Heranças e identidade

São relevantes os projetos que atualmente buscam proporcionar à população o conhecimento de sua herança cultural, a partir do viés da diversidade cultural brasileira como traço fundamental da própria identidade. 

O projeto ‘Paraíba Grandes Nomes ’possui este objetivo: levar os estudantes a reconhecerem, em seu universo social, a diversidade cultural por meio de alguns indivíduos e cultivar a memória como um valor de conhecer melhor a si mesmo.

Segundo Chauí (2005, p.138) "memória é uma evocação do passado. É a capacidade humana para reter e guardar o tempo que se foi, salvando-o da perda total. A lembrança conserva aquilo que se foi e não retornará jamais". 

Assim, um projeto que trabalha a memória utiliza-se da lembrança do que já passou, mas aponta para as potencialidades de um futuro que se deseja construir.

Dentre os personagens abordados no projeto, encontram-se conhecidos como Ariano Suassuna, Sivuca, José Lins do Rego, Jackson do Pandeiro, Pedro Américo, Augusto dos Anjos e outros esquecidos da história. Saber o porquê, dentre inúmeros indivíduos, especificamente, esses se destacaram é perceber que suas obras vieram do passado, permanecem no presente e carregadas de intencionalidade, estarão dentro de cada apreciador construindo uma ponte até o futuro. É justamente em razão do elemento de identidade, seu registro e difusão que a memória coletiva passa a fazer parte da memória individual. Aí reside a relevância dessa ação: o apreciador do projeto se apropria do coletivo como indivíduo.
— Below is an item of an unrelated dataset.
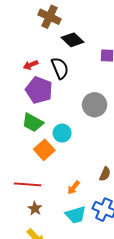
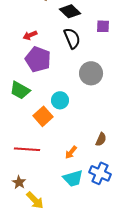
black semicircle: (60, 68) -> (72, 38), moved
green trapezoid: (33, 123) -> (20, 90), moved
brown star: (35, 208) -> (19, 182), moved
Para difundir o que fizeram esses heróis, os quais foram pessoas reais, o projeto evoca a tradição da literatura de cordel e da xilogravura. 

A xilogravura, que tradicionalmente ilustra o cordel desde a década de 1920, dá forma ao retrato dos personagens, como sempre fez em seu universo imagético,materializando a figura do herói, sua feição e identidade.

A literatura de cordel —versão tipografada de longa tradição oral — resgata a poesia popular nordestina que brilhava nos desafios dos repentistas, dessa vez contando a biografia e os feitos do personagem no texto impresso, cumpre o papel de resgatar e recontar aquilo que será referência na construção de nossa identidade.

‘Paraíba Grandes Nomes’ apresenta,dentre muitos personagens relevantes,Leandro Gomes de Barros que foi o primeiro grande poeta do cordel e responsável pela difusão dessa arte nos sertões da Paraíba, Ceará, Pernambuco e Rio Grande do Norte. (Costella,1984) 

O projeto resgata o aspecto difusor da saga de Leandro, itinerando por 15 municípios, do litoral ao sertão da Paraíba. Além das mostras em alguns municípios, acontecem oficinas de xilo e literatura, ministradas pelos artistas Josafá de Orós e Manoel Monteiro.

A mostra, constituída por banners, facilita a itinerância e também dialoga com os novos caminhos da gravura, pois o próprio cordel, já desde o século passado, passou a ser impresso em gráficas modernas, apropriando-se de novos meios de reprodução, assim como os artistas atualmente se valem de folders, cartazes e internet para divulgar suas obras.

Nas palavras de Josafá, ‘Paraíba Grandes Nomes’ é um “projeto memorialístico”. Porém creio que,para muito além de trazer a tona uma memória, resgatando fragmentos do universo simbólico que esses personagens ajudaram a construir, o projeto valoriza nossas heranças e reconstrói nossa identidade. 

Márcia Santtos
Mestre em Artes Visuais pela Unesp, artista gravadora e coordenadora do Grupo Gravura Mariana Quito.
marciasanttos@gmail.com

Referencias bibliográficas:

COSTELLA, Antonio F. Introdução à Gravura e História da Xilogravura. Campos do Jordão: Mantiqueira, 1984.

CHAUÍ, M. Convite à filosofia. 13 ed. São Paulo: Ática, 2005.

LE GOFF, Jacques. História e Memória. 4 ed. Campinas: ed. Unicamp, 1996.

OLIVEIRA, Lucia Lippi. Cultura e Patrimônio: um guia. Rio de Janeiro: Ed. FGV, 2008.